Ci vuole un vino ad alta capienza che trovi così il perfetto accordo con un piatto di altrettanta maestria.
Ferdinando ha deciso per il “Collio Ribolla Gialla” DOC, annata 2013, ottenuto da uve ribolla gialla in purezza, maturato per il 20% in barrique di primo passaggio, il 50% in barrique di secondo passaggio e il 30% in acciaio, per 9 mesi e affinato in bottiglia per un anno.
Il colore è bello lucente e il mio naso, accalappiato da intense note minerali, che ben si fondano ad aromi di fiori di campo e frutti polposi, diventa velluto pregiato. In bocca spiccano le note varietali e rustiche della Ribolla con la loro schiettezza.
È asciutto, di notevole freschezza e sapidità, con una leggera nota aspra tipica del vitigno.
Un vino di carattere, lento a svelarsi, che sembra quasi celare il suo spirito ma poi, piano piano, mostra la sua personalità ed eleganza.
Il risotto è finito ma nel bicchiere è rimasta ancora un po’ di Ribolla che centellino pensando al proverbio di queste parti che dice: “El bon vin, i schei e la bravura poco i dura“, ed io voglio farlo durare il più possibile, almeno fino a quando arriva il secondo.
Ed eccolo: il Baccalà con polenta bianco perla.
Il baccalà che abbiamo davanti è quello comunemente identificato come Stoccafisso (merluzzo essiccato e non salato) cotto in tegame con l’aggiunta di sarde sotto sale, prezzemolo, latte, Parmigiano Reggiano e cipolle.
Il piatto è noto come bacalà a la visentina (“bon de sera e de matìna”).
Ferdinando ha deciso di abbinarci il Collio Friulano DOC, annata 2013, con uve 100% friulano, maturato per 12 mesi in vasche di acciaio e poi affinato in bottiglia.
Un vino fresco, avvolgente, complice, di una soavità matura, profonda, vivace.
È un giocatore che gioca per la squadra, completo dal naso alla bocca, senza eccessi ma lineare nella sua grande struttura.
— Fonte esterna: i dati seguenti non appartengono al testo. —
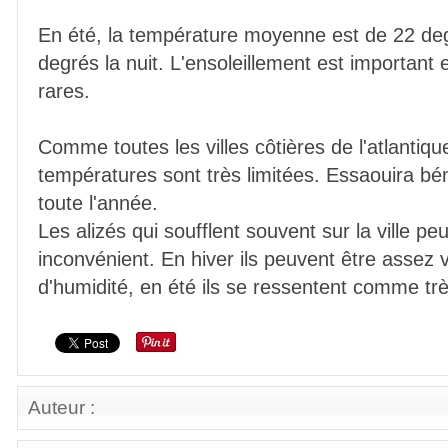
En été, la température moyenne est de 22 deg
degrés la nuit. L'ensoleillement est important e
rares.
Comme toutes les villes côtières de l'atlantiq
températures sont très limitées. Essaouira bén
toute l'année.
Les alizés qui soufflent souvent sur la ville pe
inconvénient. En hiver ils peuvent être assez 
d'humidité, en été ils se ressentent comme tr
Auteur :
Solo sostanza, possenza e fragranza.
Sopra tutti, gli aromi di pera, mela e pesca ben mature che nel finale lasciano il posto alla mandorla, tipica nel Friulano.
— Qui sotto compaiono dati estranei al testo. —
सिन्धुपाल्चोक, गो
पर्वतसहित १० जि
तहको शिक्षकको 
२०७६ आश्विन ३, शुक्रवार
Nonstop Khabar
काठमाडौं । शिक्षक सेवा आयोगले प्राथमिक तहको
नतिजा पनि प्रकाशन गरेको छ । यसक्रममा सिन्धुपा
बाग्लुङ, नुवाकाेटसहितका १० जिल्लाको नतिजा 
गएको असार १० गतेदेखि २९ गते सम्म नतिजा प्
In questo Friulano c’è l’anima vera di questo vitigno.
La sua essenza e le note minerali caratteristiche del territorio, vengono fuori prepotentemente e aiutano a prolungare la freschezza, la lunghezza e la persistenza delle sensazioni. Dentro questo vino c’è una tensione gustativa, una fisicità e una concretezza pulsanti che esprimono la provenienza, l’origine, le radici.
È giunto il momento del Carrello dei formaggi che è il fiore all’occhiello del ristorante, premiato per ricerca e unicità del prodotto. È dura ma non possiamo astenerci.
Angelo ed io siamo formaggiari convinti, con una speciale passione per quelli piemontesi e individuiamo subito un piccolo paradiso: Bitto, Maccagno, Castelmagno, tome d’alpeggio.
Ma c’è anche il Parmigiano Reggiano invecchiato 7 anni, il Caciocavallo Podolico Lucano, pecorini, primo sale, giuncate, erborinati (Stilton, zola, Roquefort).
Un vero carrello da tempio gastronomico, tutta roba di prima qualità, perché per Osorio e Ferdinando la ricerca delle migliori specialità è un chiodo fisso.
Chiudiamo questa degustazione in bellezza con due Collio Malvasia Istriana DOC, del 2011, 2012.
I vini sono tutti prodotti con uve Malvasia in purezza e, dopo la fermentazione in acciaio, sono maturate il 20% in barrique di primo passaggio, il 50% in barrique di secondo passaggio e il 30 % in acciaio, per 9 mesi.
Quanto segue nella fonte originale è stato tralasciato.